UI Researchers Study Gulf Coast Marshlands With Eye on Potential Restoration
University of Iowa News Release
Although it may be too early to know how the British Petroleum (BP) oil disaster will ultimately affect the grasses that comprise Gulf Coast marshlands, University of Iowa College of Engineering researchers are taking precautions.
Jerry Schnoor, UI professor of civil and environmental engineering, and two UI students -- both of whom are in the Gulf Coast region June 21-25 -- are conducting research in collaboration with Louisiana State University, just in case their worst fears are realized and the waves of crude oil washing ashore kill the marshland grasses. If such a disaster were to take place, having samples of native grasses already in hand would allow conservation workers to replant the marshlands, if necessary.
It's a scenario that may come true, says Schnoor, who adds that samples of native Louisiana grasses could be used to restore a partially ruined ecosystem.
"The marshlands are critical habitat for birds, fish, shrimp and crabs," Schnoor said. "Dense grasses hold the sand and sediment in place and protect coastal Louisiana from hurricanes, while simultaneously providing a nursery for threatened species like the salt marsh topminnow.
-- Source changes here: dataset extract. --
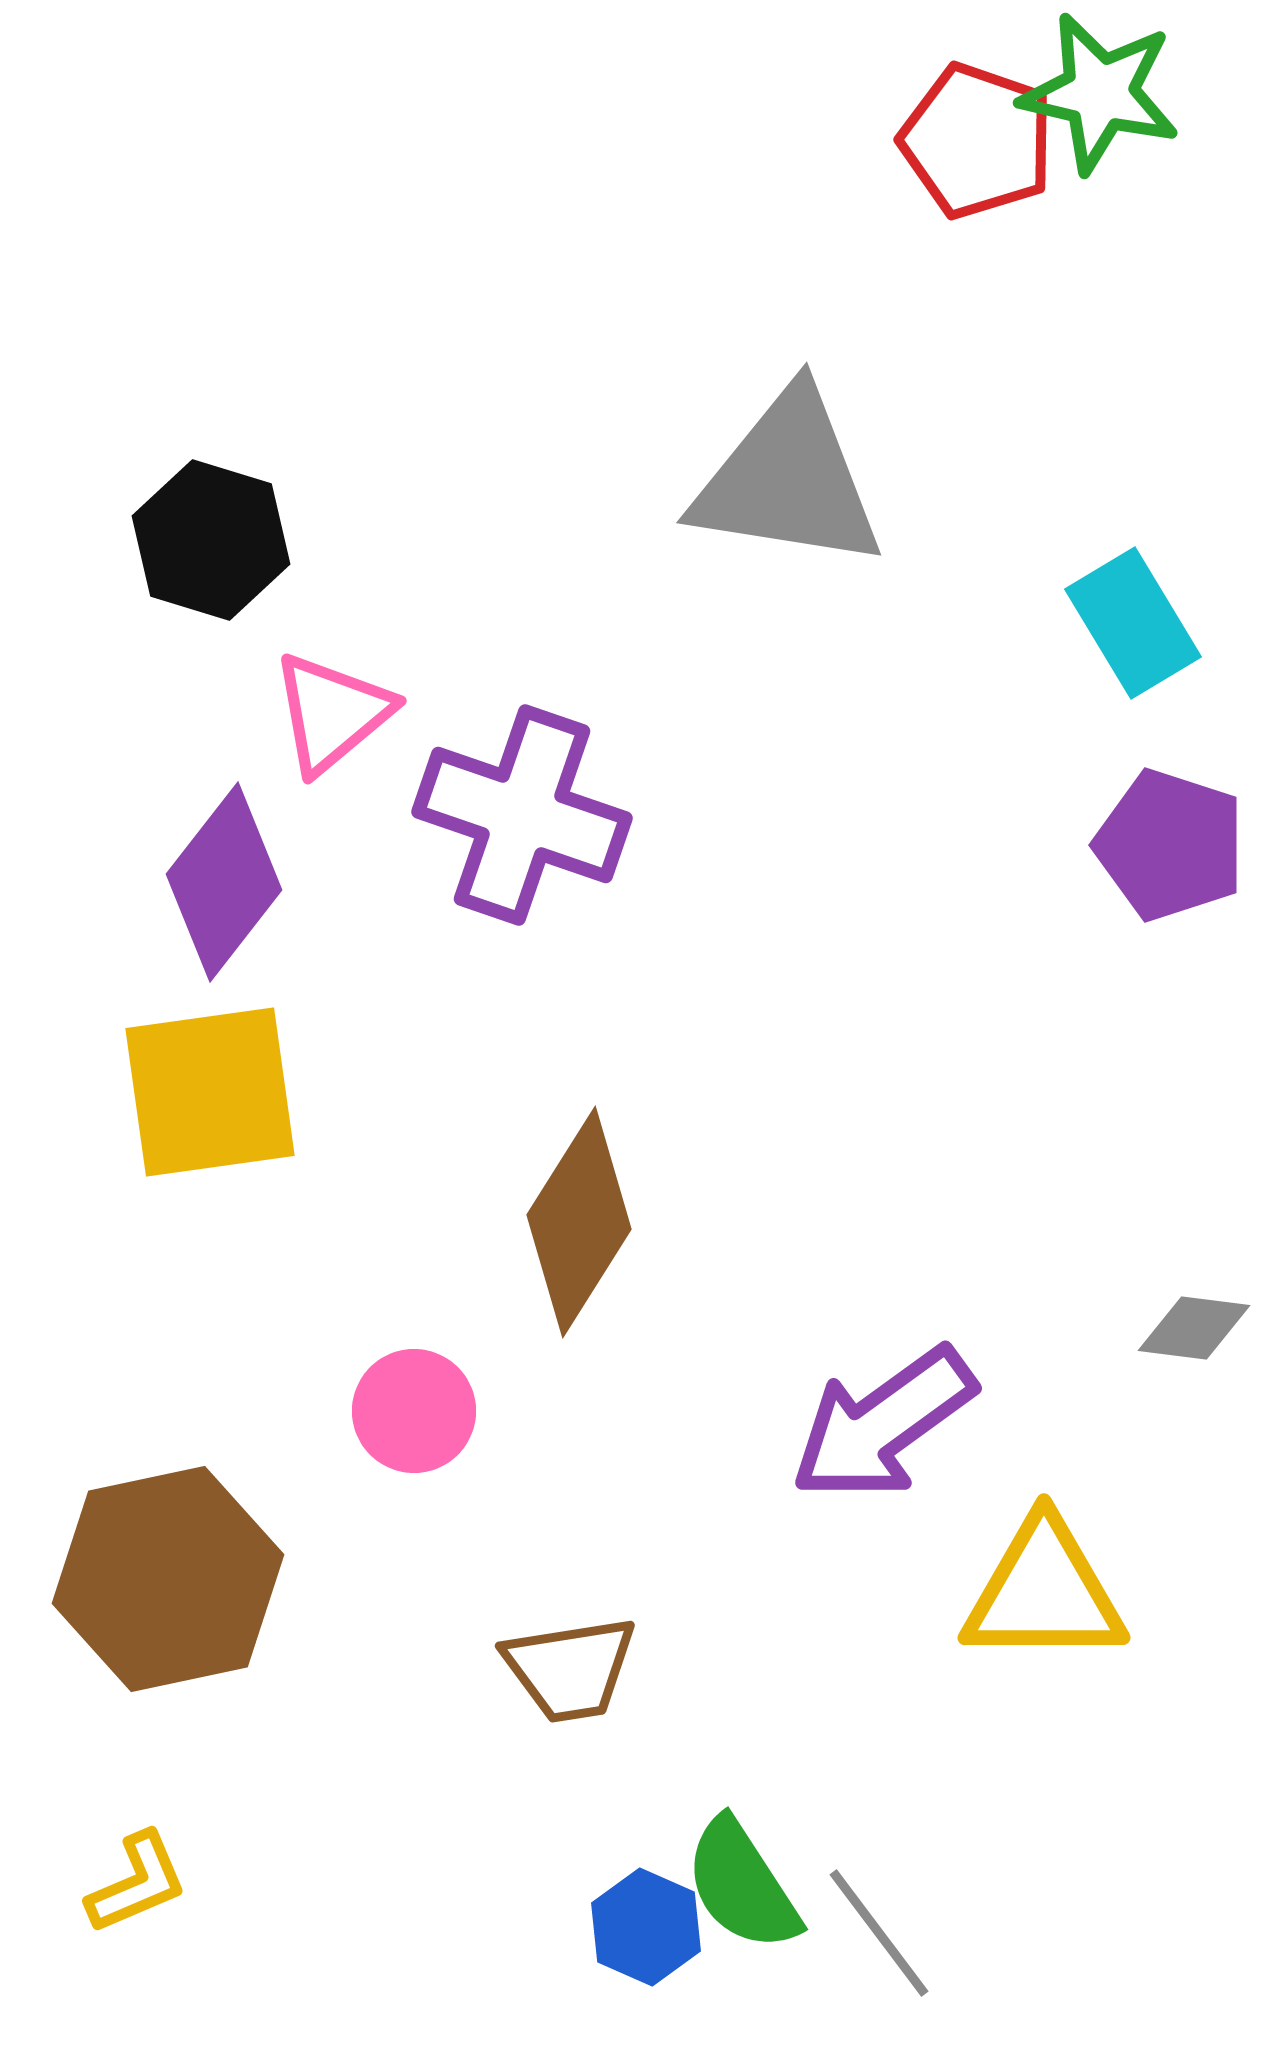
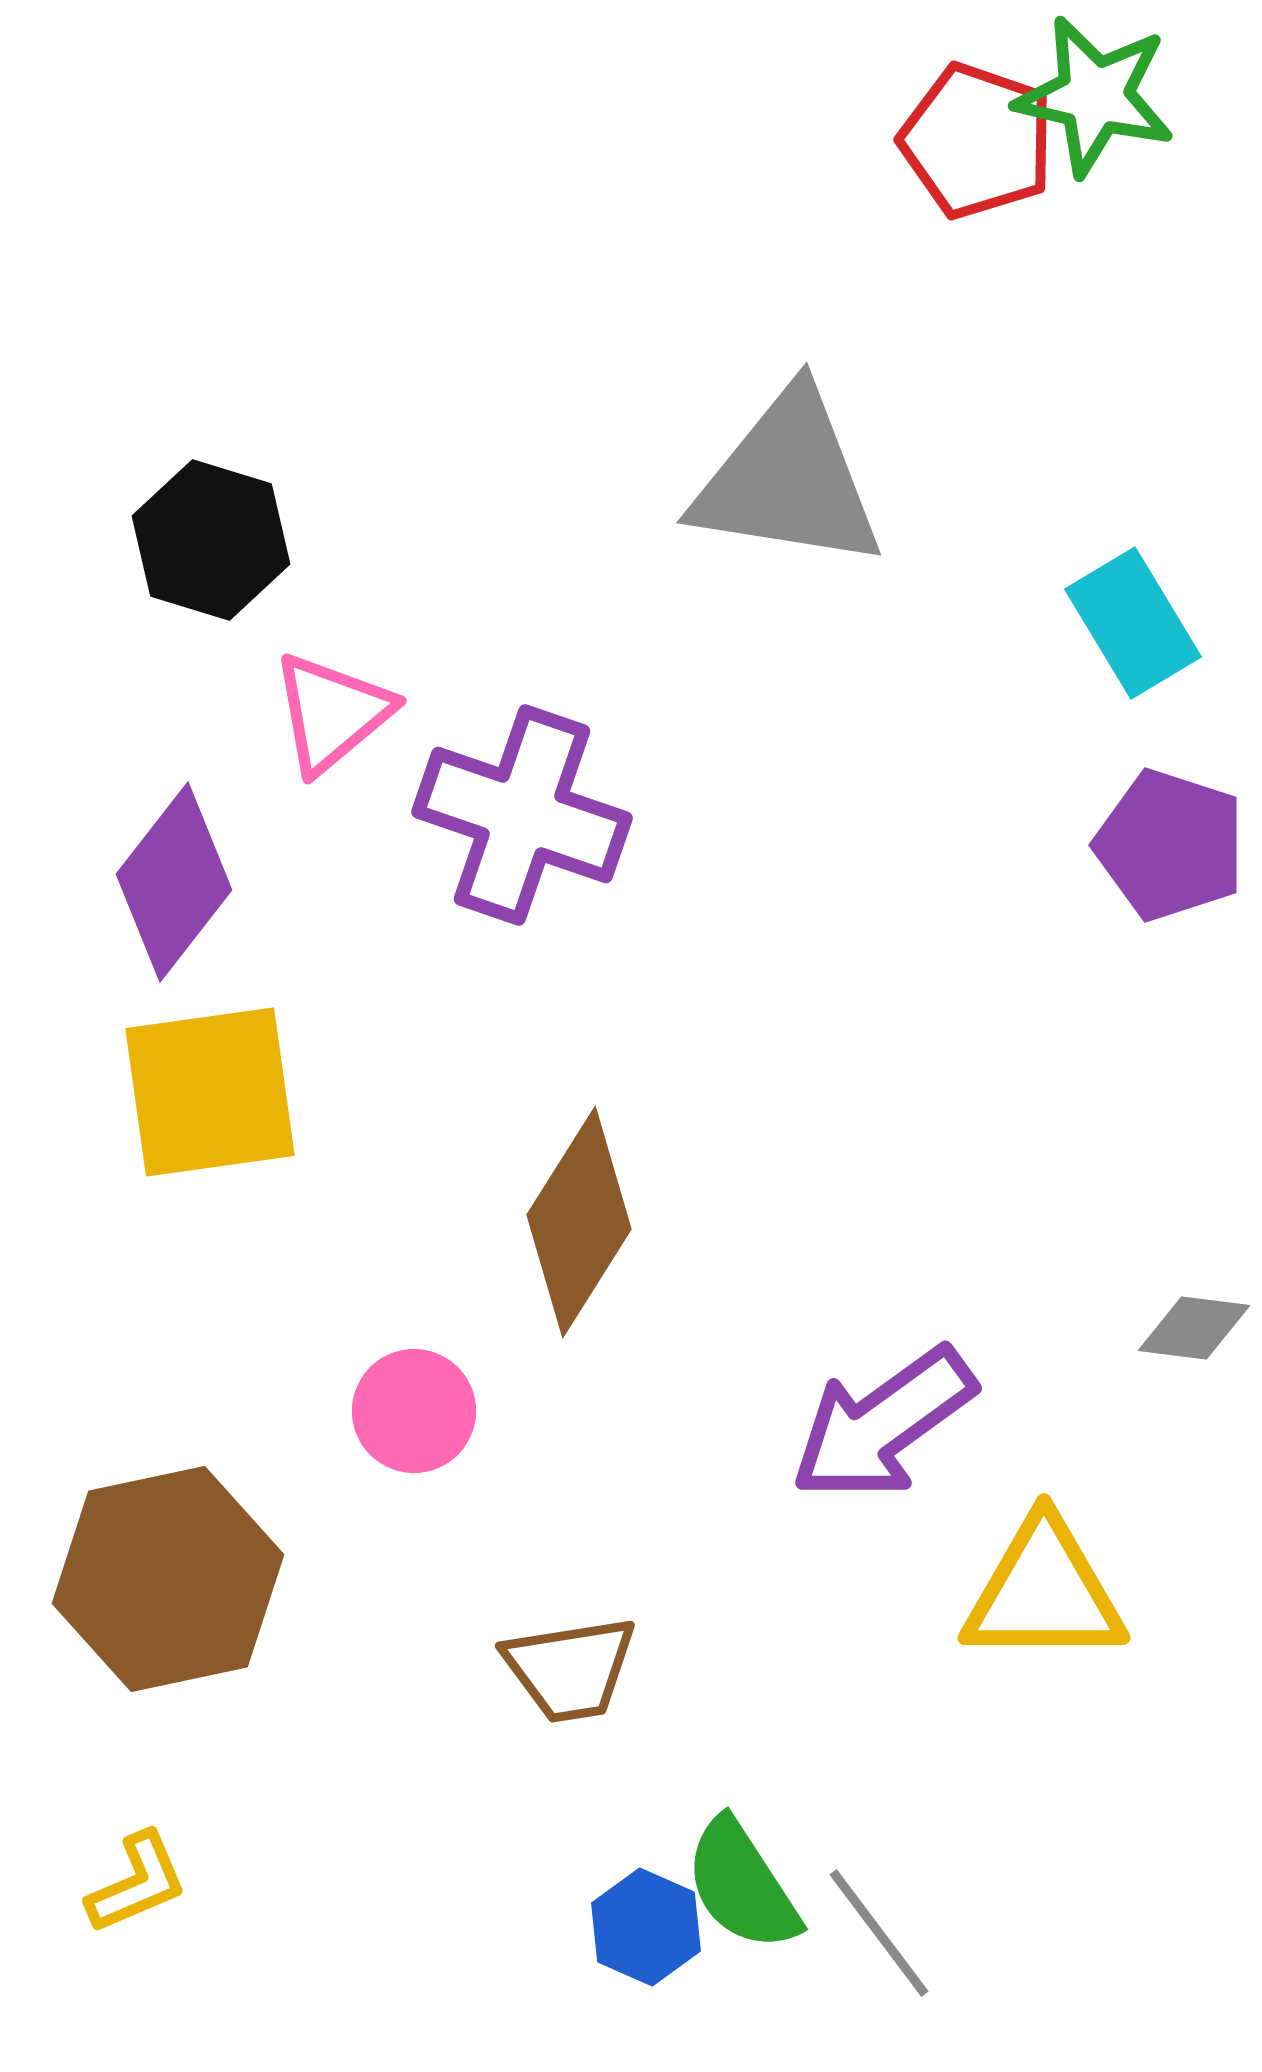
green star: moved 5 px left, 3 px down
purple diamond: moved 50 px left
If these marshlands succumb to crude oil toxicity, we will perform research into phytoremediation of the contaminated zones and reestablishment of native grasses like Spartina alterniflora."
The field work in which Schnoor and his colleagues will collaborate involves collecting three samples: one of pristine marshland grasses, another composed of oil-fouled grasses, and a third sample -- to be supplied by BP -- made up of oil from the fractured BP oil well.
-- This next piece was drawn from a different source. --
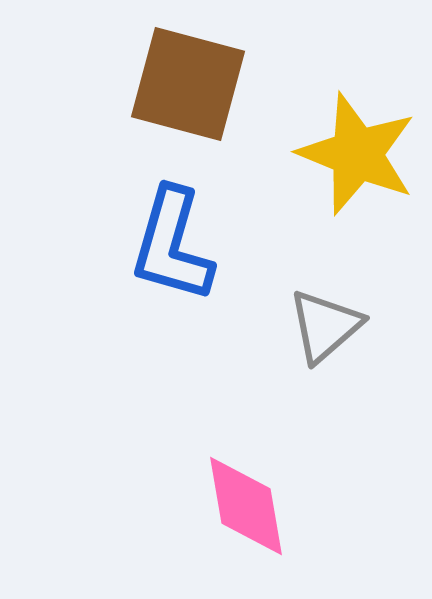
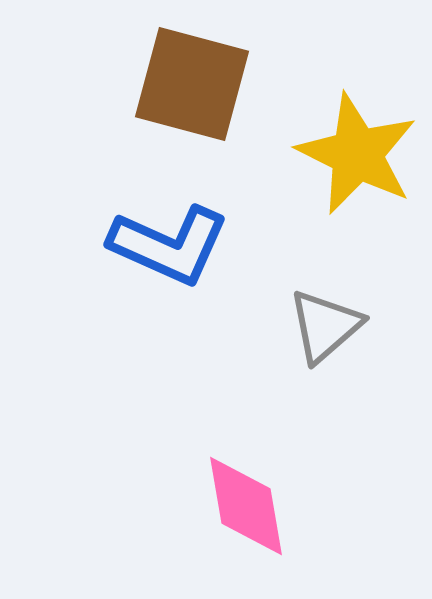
brown square: moved 4 px right
yellow star: rotated 4 degrees clockwise
blue L-shape: moved 3 px left; rotated 82 degrees counterclockwise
So far, it has been difficult to collect samples of oil-fouled grasses, according to UI environmental engineering graduate student Aaron Gwinnup and undergraduate mechanical engineering student Elliott Beenk. Beenk is participating in the project thanks to a summer internship through the UI Summer Research Opportunities Program (SROP)/McNair Scholars Program.
And Gwinnup said that although it is hard to find public access to the marshes, the students are confident they will obtain the samples they need. They noted that the mood of people in nearby Grand Isle, La., seems "tense," with few tourists visiting the barrier island and many residents erecting beach-front signs, some supporting and others opposing the oil industry.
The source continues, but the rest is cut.